Misunderstandings between races, hostilities between cultures. Anxiety from living in a time of war in one's own land. Being accused of profiteering when food was scarce. Unruly residents in a remote frontier community. Charged with speaking the unspeakable and publishing the unprintable. All of this can be found in the life of one man--William Pynchon, the Puritan entrepreneur and founder of Springfield, Massachusetts, in 1636. Two things in particular stand out in Pynchon's pioneering life: he enjoyed extraordinary and uniquely positive relationships with Native peoples, and he wrote the first book banned--and burned--in Boston. Now for the first time, this book provides a comprehensive account of Pynchon's story, beginning in England, through his New England adventures, to his return home. Discover the fabric of his times and the roles Pynchon played in the Puritan venture in Old England and New England.

Puritanismus und Literatur in Amerika

Author: Ursula Brumm

Publisher: Wissenschaftliche Buchgesellschaft Abt.
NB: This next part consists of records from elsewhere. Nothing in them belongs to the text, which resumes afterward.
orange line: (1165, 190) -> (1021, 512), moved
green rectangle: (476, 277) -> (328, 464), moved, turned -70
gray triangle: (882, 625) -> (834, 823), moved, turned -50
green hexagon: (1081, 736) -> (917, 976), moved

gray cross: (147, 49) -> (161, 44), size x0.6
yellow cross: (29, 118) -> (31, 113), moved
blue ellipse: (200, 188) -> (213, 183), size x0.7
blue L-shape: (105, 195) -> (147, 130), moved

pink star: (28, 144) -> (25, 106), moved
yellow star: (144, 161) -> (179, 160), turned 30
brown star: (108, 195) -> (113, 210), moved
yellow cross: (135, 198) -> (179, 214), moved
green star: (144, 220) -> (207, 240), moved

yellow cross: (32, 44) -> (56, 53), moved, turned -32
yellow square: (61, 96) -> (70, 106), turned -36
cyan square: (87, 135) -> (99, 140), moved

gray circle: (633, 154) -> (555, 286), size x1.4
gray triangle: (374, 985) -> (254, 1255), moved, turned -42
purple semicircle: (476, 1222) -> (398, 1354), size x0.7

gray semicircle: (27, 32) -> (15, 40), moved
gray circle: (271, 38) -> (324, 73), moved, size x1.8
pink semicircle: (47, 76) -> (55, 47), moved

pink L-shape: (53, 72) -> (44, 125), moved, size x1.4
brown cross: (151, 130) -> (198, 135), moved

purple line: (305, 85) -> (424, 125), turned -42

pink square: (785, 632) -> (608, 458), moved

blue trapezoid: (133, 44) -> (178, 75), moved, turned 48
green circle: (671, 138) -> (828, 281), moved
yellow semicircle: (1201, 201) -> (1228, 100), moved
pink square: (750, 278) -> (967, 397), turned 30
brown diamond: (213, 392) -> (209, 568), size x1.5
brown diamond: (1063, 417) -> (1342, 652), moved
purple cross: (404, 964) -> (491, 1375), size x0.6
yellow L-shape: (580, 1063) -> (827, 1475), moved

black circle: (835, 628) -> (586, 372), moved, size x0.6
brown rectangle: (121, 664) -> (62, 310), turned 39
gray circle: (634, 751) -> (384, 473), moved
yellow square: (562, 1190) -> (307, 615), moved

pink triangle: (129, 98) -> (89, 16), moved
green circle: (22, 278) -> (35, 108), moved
Verlag

ISBN: N.A

Category: American literature

Page: 110

View: 2275

Homesickness

An American History

Author: Susan J. Matt

Publisher: Oxford University Press

ISBN: 0199913250

Category: History

Page: 360

View: 1524

Homesickness today is dismissed as a sign of immaturity, what children feel at summer camp, but in the nineteenth century it was recognized as a powerful emotion. When gold miners in California heard the tune "Home, Sweet Home," they sobbed. When Civil War soldiers became homesick, army doctors sent them home, lest they die. Such images don't fit with our national mythology, which celebrates the restless individualism of colonists, explorers, pioneers, soldiers, and immigrants who supposedly left home and never looked back. Using letters, diaries, memoirs, medical records, and psychological studies, this wide-ranging book uncovers the profound pain felt by Americans on the move from the country's founding until the present day. Susan Matt shows how colonists in Jamestown longed for and often returned to England, African Americans during the Great Migration yearned for their Southern homes, and immigrants nursed memories of Sicily and Guadalajara and, even after years in America, frequently traveled home. These iconic symbols of the undaunted, forward-looking American spirit were often homesick, hesitant, and reluctant voyagers. National ideology and modern psychology obscure this truth, portraying movement as easy, but in fact Americans had to learn how to leave home, learn to be individualists. Even today, in a global society that prizes movement and that condemns homesickness as a childish emotion, colleges counsel young adults and their families on how to manage the transition away from home, suburbanites pine for their old neighborhoods, and companies take seriously the emotional toll borne by relocated executives and road warriors. In the age of helicopter parents and boomerang kids, and the new social networks that sustain connections across the miles, Americans continue to assert the significance of home ties. By highlighting how Americans reacted to moving farther and farther from their roots, Homesickness: An American History revises long-held assumptions about home, mobility, and our national identity.